Based on their interest in propensity score methods, I did a little more searching within the high-dimensional setting and found the following simulation.
Regularized Regression Versus the High-Dimensional Propensity Score for Confounding Adjustment in Secondary Database Analyses.
Selection and measurement of confounders is critical for successful adjustment in nonrandomized studies. Although the principles behind confounder selection are now well established, variable selection for confounder adjustment remains a difficult problem in practice, particularly in secondary analyses of databases. We present a simulation study that compares the high-dimensional propensity score algorithm for variable selection with approaches that utilize direct adjustment for all potential confounders via regularized regression, including ridge regression and lasso regression. Simulations were based on 2 previously published pharmacoepidemiologic cohorts and used the plasmode simulation framework to create realistic simulated data sets with thousands of potential confounders. Performance of methods was evaluated with respect to bias and mean squared error of the estimated effects of a binary treatment. Simulation scenarios varied the true underlying outcome model, treatment effect, prevalence of exposure and outcome, and presence of unmeasured confounding. Across scenarios, high-dimensional propensity score approaches generally performed better than regularized regression approaches.
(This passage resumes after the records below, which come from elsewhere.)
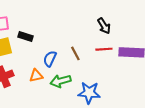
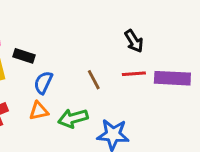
blue semicircle: (50, 59) -> (43, 83), moved

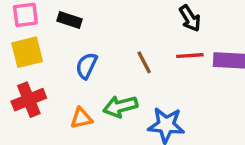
black rectangle: (24, 56) -> (70, 20), moved
orange triangle: (39, 111) -> (81, 118), moved

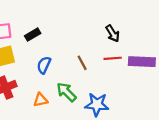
black rectangle: (70, 20) -> (33, 35), turned -49
green arrow: (120, 106) -> (66, 92), turned 60

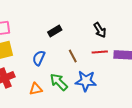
black rectangle: (33, 35) -> (55, 31), moved
blue star: (97, 104) -> (86, 81), moved

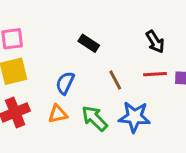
black rectangle: (55, 31) -> (89, 43), turned 64
orange triangle: (36, 89) -> (58, 114), moved

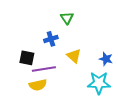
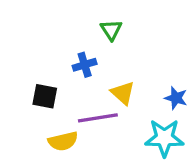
purple line: (44, 69) -> (98, 118), moved

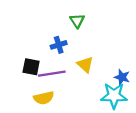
blue star: (176, 98) -> (122, 77), moved
purple line: (98, 118) -> (52, 74), moved

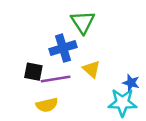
green triangle: (77, 21) -> (83, 22), size x1.5
blue cross: (59, 45) -> (63, 48), size x1.5

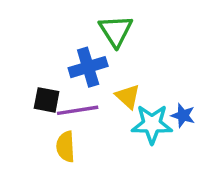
cyan star: (122, 102) -> (152, 124), moved
yellow semicircle: (47, 105) -> (66, 147), turned 100

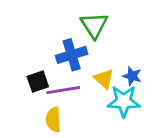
black square: (47, 100) -> (38, 82), turned -30
blue star: (183, 115) -> (132, 76), moved

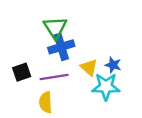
green triangle: (94, 25) -> (55, 28), moved
black square: (38, 82) -> (22, 72), moved

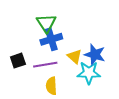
blue star: (113, 65) -> (95, 54), size x1.5
yellow semicircle: (46, 102) -> (51, 86), moved

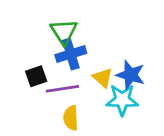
black square: (18, 61) -> (36, 76), moved

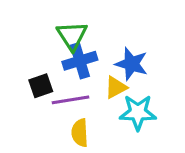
blue star: (131, 75) -> (132, 64), moved
yellow triangle: (103, 78) -> (116, 87), turned 50

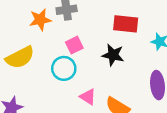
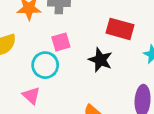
pink triangle: (88, 97) -> (31, 95), moved

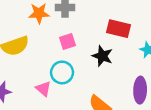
cyan circle: (45, 65) -> (62, 72), moved

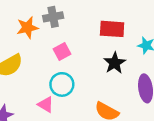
black star: (102, 56) -> (115, 63), moved, turned 30

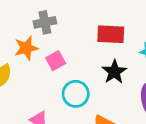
orange star: (27, 28) -> (26, 48), moved
cyan circle: (62, 84) -> (76, 94), moved

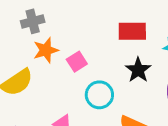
gray cross: (45, 22) -> (33, 21), moved

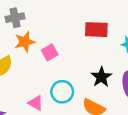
black star: (138, 70) -> (101, 77), moved
cyan circle: (99, 95) -> (62, 92), moved

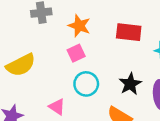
orange star: (25, 42) -> (79, 26), moved, turned 30
cyan circle: (62, 92) -> (86, 84), moved

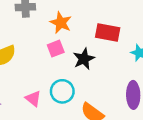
cyan circle: (86, 84) -> (62, 91), moved
black star: (130, 84) -> (84, 59), moved

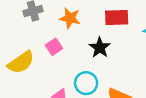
pink square: (56, 49) -> (54, 47), moved

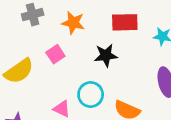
black star: (100, 48) -> (106, 55), turned 30

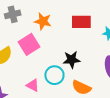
pink square: (55, 54) -> (29, 44), size x1.5
black star: (106, 55) -> (72, 60), moved

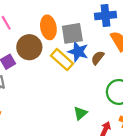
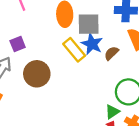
brown circle: (29, 47) -> (37, 74), moved
green triangle: (80, 113) -> (112, 112), moved

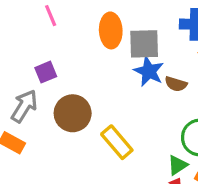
yellow rectangle: (74, 50) -> (117, 142), moved
brown semicircle: (111, 53) -> (176, 84), turned -119

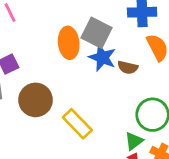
orange ellipse: (111, 30) -> (69, 43), moved
gray square: (144, 44) -> (96, 33), turned 32

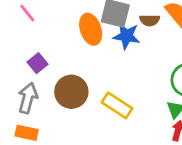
brown semicircle: (128, 67) -> (150, 20), moved

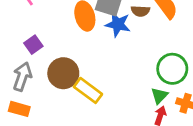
yellow rectangle: (117, 105) -> (88, 90), moved

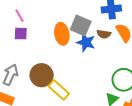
purple square: (33, 45) -> (21, 34), moved, turned 32

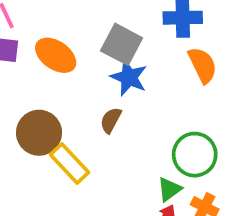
orange ellipse: (62, 34) -> (56, 55), moved, turned -50
brown semicircle: (104, 34) -> (111, 120), moved, turned 104

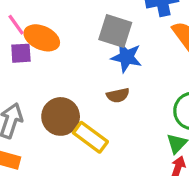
orange ellipse: (56, 55) -> (42, 38), moved
brown semicircle: (111, 120) -> (118, 95), turned -120

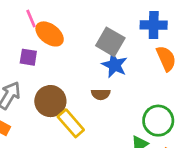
purple square: (21, 53) -> (28, 57), moved

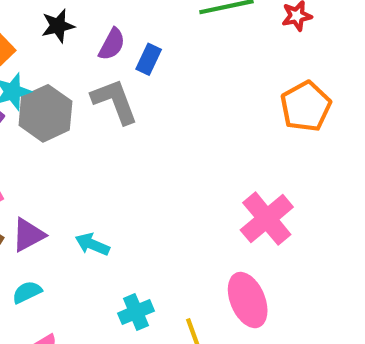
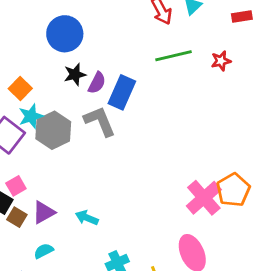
black star: (58, 26) -> (75, 74), moved
blue rectangle: (149, 59) -> (122, 92), size x1.6
orange pentagon: (306, 106) -> (233, 190), moved

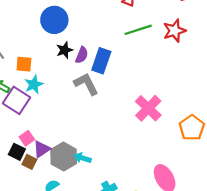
red star: (221, 61) -> (174, 31), size x1.5
orange square: (20, 88) -> (24, 64), turned -35
gray hexagon: (53, 130) -> (64, 157), moved
pink cross: (204, 198) -> (148, 108), moved
purple triangle: (44, 212) -> (42, 149), moved

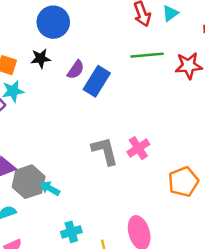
black star: (65, 50) -> (41, 58), moved
gray L-shape: (86, 84) -> (105, 151), moved
pink cross: (148, 108) -> (138, 148), size x0.7

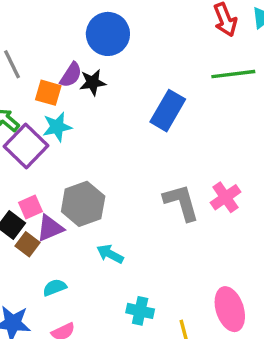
purple semicircle: (76, 70) -> (71, 75), moved
gray hexagon: (29, 182) -> (83, 204), moved
cyan cross: (71, 232) -> (140, 311), turned 30

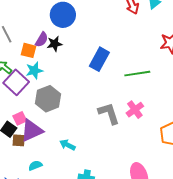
green line: (233, 74) -> (137, 74), moved
gray hexagon: (83, 204) -> (48, 99), moved
purple triangle: (50, 228) -> (32, 130), size x1.4
brown square: (27, 244) -> (19, 140), turned -32

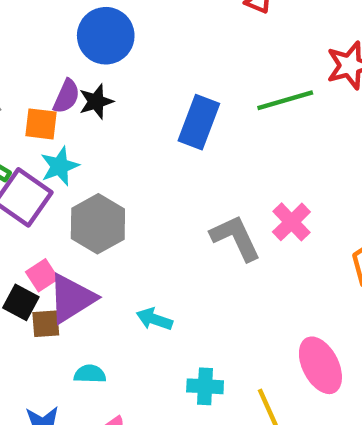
green line: (137, 74) -> (285, 100), moved
cyan semicircle: (35, 166) -> (90, 374), turned 32

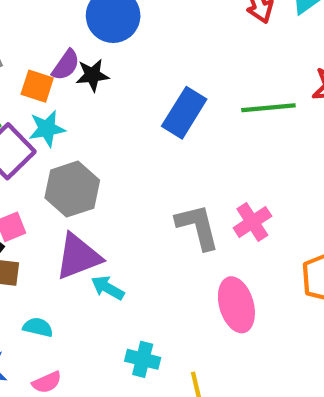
purple triangle: (72, 298) -> (78, 257), moved
pink ellipse: (320, 365) -> (236, 305), moved

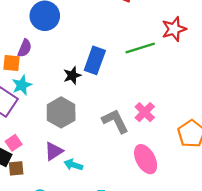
black star: (92, 75) -> (72, 75), moved
gray hexagon: (72, 189) -> (61, 112), moved
purple triangle: (78, 257) -> (54, 151), size x0.7

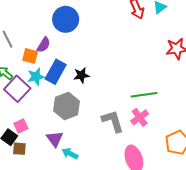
green line: (140, 48) -> (144, 95), moved
blue rectangle: (95, 60) -> (56, 72), moved
purple triangle: (54, 151) -> (55, 139), turned -42

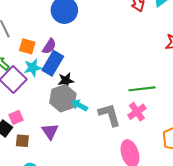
purple semicircle: (44, 45) -> (49, 46), moved
black star: (81, 75) -> (66, 81), moved
brown square: (19, 149) -> (22, 141), moved
cyan arrow: (70, 154) -> (79, 105), moved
However, including the variables selected by lasso regression in a regular propensity score model also performed well and may provide a promising alternative variable selection method.
That has not been our experience (we find great performance of ridge regression), but there is a definite need for continued simulation. The number of candidate predictors may be very important.
I wonder then of this ties into my other post re: whether we should be making use of more pre-analysis simulation for the particular question at hand. At least then people have to clarify their view of how the data came to be in order to look at how their preferred method performs?
Great point. I think that simulation that is more tailored to the problem at hand (with regard to number of potential confounders, sample size, outcome variable distribution, exposure distribution) would be extremely valuable.
It’s nice to hear the (modest Canadian ;)) CNODES shout-out! I’m glad to hear that our lectures are of use.
As to the propensity score, and as a semi-regular user and teacher of PS methods:
I agree that they’re somewhat oversold and overused. They’ve become the norm in some fields, and sometimes assigned almost magical properties w.r.t. confounding control.
They are sometimes useful, especially in the case of rare outcomes and common exposures, but also in the case Tim outlines where we may be better off from a content perspective modelling the exposure.
To me, an important (the most important?) feature of the PS is as a diagnostic tool about the space of support in your data and about heterogeneity of effect. The paper by Kurth et al that I referred to on Twitter yesterday is a good example of this.
Finally, I echo the call for more, and more realistic simulation studies. The plasmode simulations cited here are a great idea, and a good way to generate realistic plausible data.